The school that I attend, Franklin & Marshall College (F&M), runs on a hybrid system. At the start of the school year, everyone had the option to learn entirely remotely or take some in-person classes. Out of our entire student body of 2206 students, 781 are learning exclusively remotely.

The plans for upper- and lowerclassmen are different. Currently, all freshmen may live on campus in single dorm rooms until Thanksgiving, and all sophomores must live at home (unless they find off-campus housing). In November, the freshmen will go home to learn remotely and the sophomores will take their place on campus in February. Lowerclassmen must abide by strict social distancing rules, leading many of them to feel trapped and isolated.

I feel very lucky to be a junior, an upperclassman. All upperclassmen can live in off-campus housing year-round, as the school has no jurisdiction over apartment leases. I am taking some classes online and some in-person while living in an apartment with my three best friends.

Our apartment is a great little community – we help keep each other calm and stable through this anxiety-ridden time.

Until recently, F&M students were randomly tested for the virus. Now, students are tested every three weeks and wastewater is tested. Students also fill out daily symptom checkers. F&M is taking other precautions, as well. Every student had to sign a pledge at the beginning of the year promising to not miss a testing appointment or gather in large groups. There are serious repercussions like suspension or expulsion for those who break these rules. I am notified of new cases weekly, which is helpful but slightly taxing. There have been 19 positive cases of Covid-19 at F&M since my arrival.

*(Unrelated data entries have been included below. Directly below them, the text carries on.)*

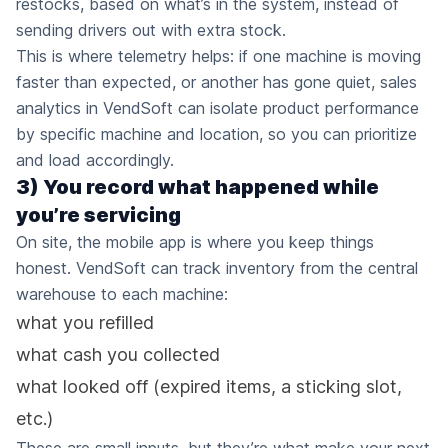
restocks, based on what’s in the system, instead of
sending drivers out with extra stock.
This is where telemetry helps: if one machine is moving
faster than expected, or another has gone quiet, sales
analytics in VendSoft can isolate product performance
by specific machine and location, so you can prioritize
and load accordingly.
3) You record what happened while
you’re servicing
On site, the mobile app is where you keep things
honest. VendSoft can track inventory from the central
warehouse to each machine:
what you refilled
what cash you collected
what looked off (expired items, a sticking slot,
etc.)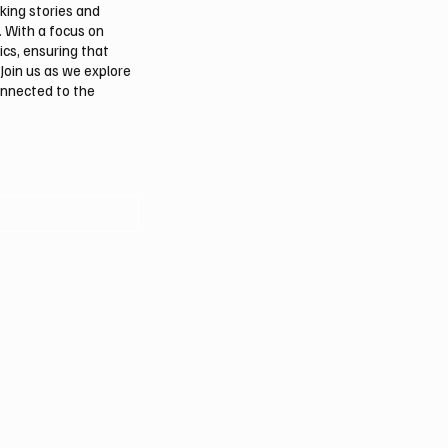
aking stories and
. With a focus on
ics, ensuring that
Join us as we explore
onnected to the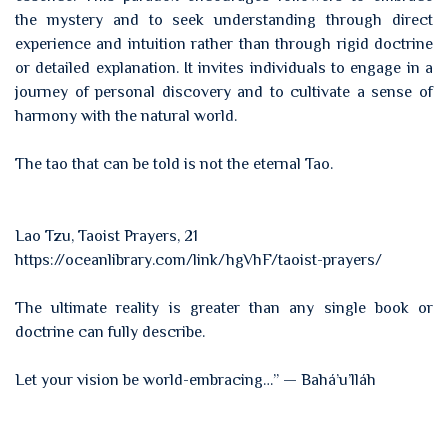
the mystery and to seek understanding through direct
experience and intuition rather than through rigid doctrine
or detailed explanation. It invites individuals to engage in a
journey of personal discovery and to cultivate a sense of
harmony with the natural world.
The tao that can be told is not the eternal Tao.
Lao Tzu, Taoist Prayers, 21
https://oceanlibrary.com/link/hgVhF/taoist-prayers/
The ultimate reality is greater than any single book or
doctrine can fully describe.
Let your vision be world-embracing…” — Bahá’u’lláh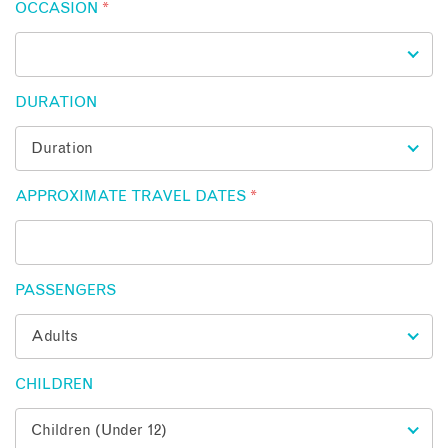
OCCASION
*
DURATION
APPROXIMATE TRAVEL DATES
*
PASSENGERS
CHILDREN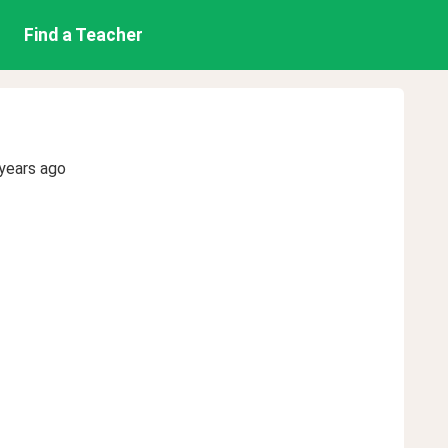
Find a Teacher
years ago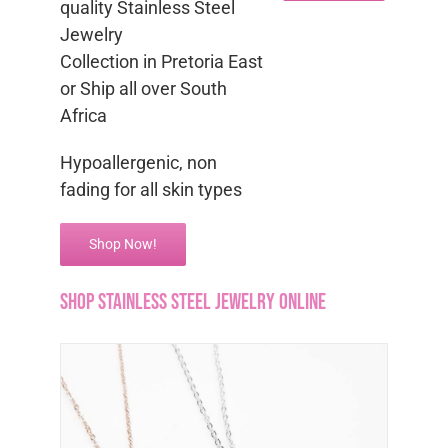
quality Stainless Steel
Jewelry
Collection in Pretoria East
or Ship all over South
Africa
Hypoallergenic, non
fading for all skin types
Shop Now!
Shop Stainless Steel Jewelry Online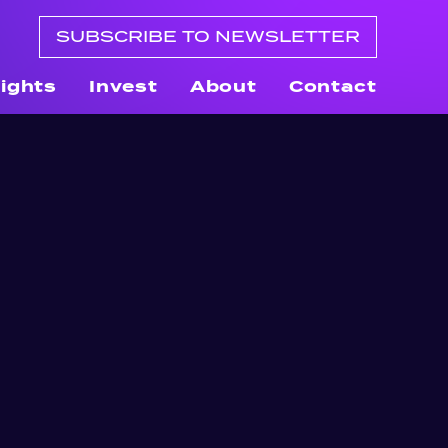
SUBSCRIBE TO NEWSLETTER
sights
Invest
About
Contact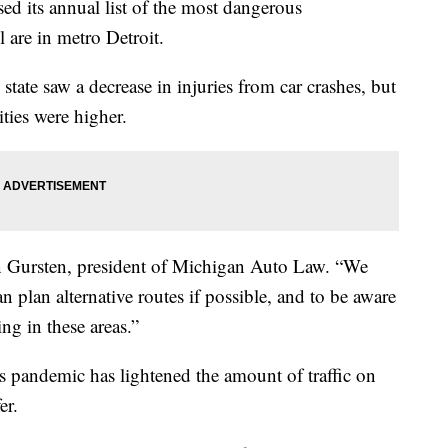
 its annual list of the most dangerous
ll are in metro Detroit.
e state saw a decrease in injuries from car crashes, but
ities were higher.
ven Gursten, president of Michigan Auto Law. “We
an plan alternative routes if possible, and to be aware
ng in these areas.”
 pandemic has lightened the amount of traffic on
er.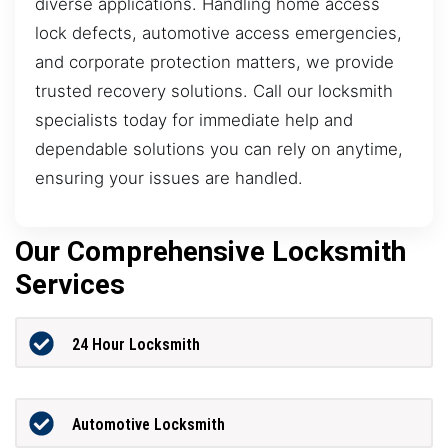
diverse applications. Handling home access
lock defects, automotive access emergencies,
and corporate protection matters, we provide
trusted recovery solutions. Call our locksmith
specialists today for immediate help and
dependable solutions you can rely on anytime,
ensuring your issues are handled.
Our Comprehensive Locksmith
Services
24 Hour Locksmith
Automotive Locksmith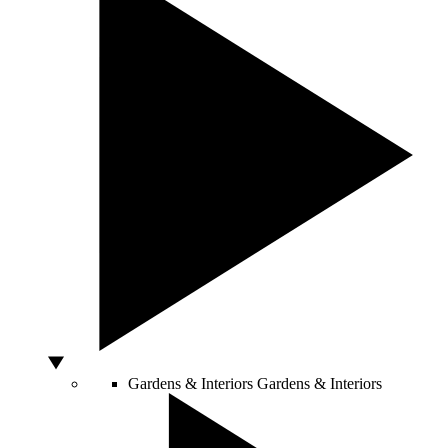
Gardens & Interiors
Gardens & Interiors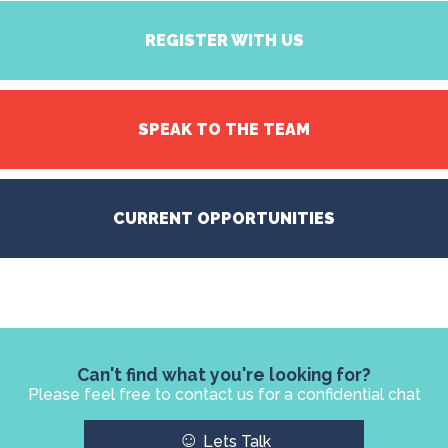
REGISTER WITH US
SPEAK TO THE TEAM
CURRENT OPPORTUNITIES
Can't find what you're looking for?
Please feel free to contact us for a confidential chat
☺
Lets Talk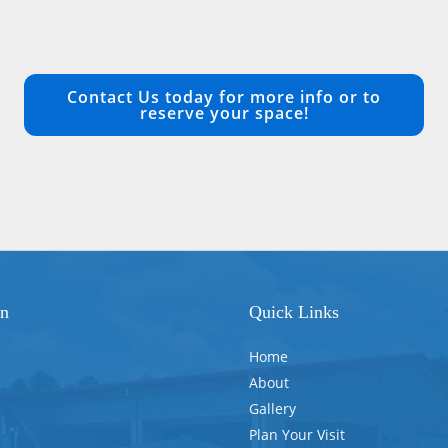
Contact Us today for more info or to
reserve your space!
on
Quick Links
Home
About
Gallery
Plan Your Visit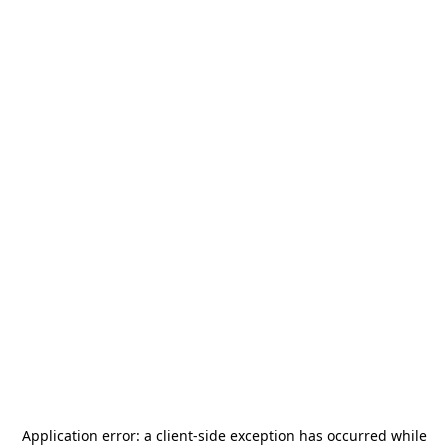
Application error: a
client
-side exception has occurred while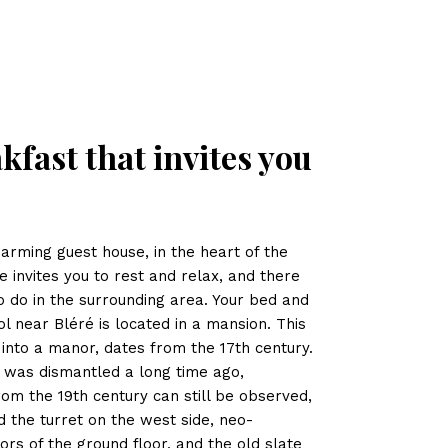
kfast that invites you
harming guest house, in the heart of the
te invites you to rest and relax, and there
 to do in the surrounding area. Your bed and
 near Bléré is located in a mansion. This
into a manor, dates from the 17th century.
l was dismantled a long time ago,
from the 19th century can still be observed,
d the turret on the west side, neo-
rs of the ground floor, and the old slate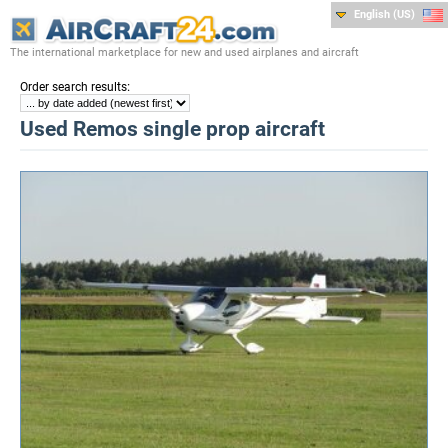
English (US)
The international marketplace for new and used airplanes and aircraft
:
Order search results
Used Remos single prop aircraft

Beyond my fear of contracting the virus, I am fearful that I will receive an inconclusive test result, which a few students on campus have received. This “inconclusive” result is alarming and is cause for concern – students are not instructed how to proceed when they receive this result and cannot get re-tested without paying for a test in another town. 

My life, like everyone else’s, revolves around Covid-19. As a college student, we are constantly discussing Covid-19 both socially and in class. And as the Social Media Intern at Afya, I am completely focused on Covid-19 — the posts I create focus on delivering PPE to healthcare workers treating Covid-19 patients.

I never would have imagined that Covid-19 would be such a central theme in my life, but I feel lucky to have the opportunity to live off-campus, have a small community, communicate in person with my professors, and make a difference with Afya during this turbulent time.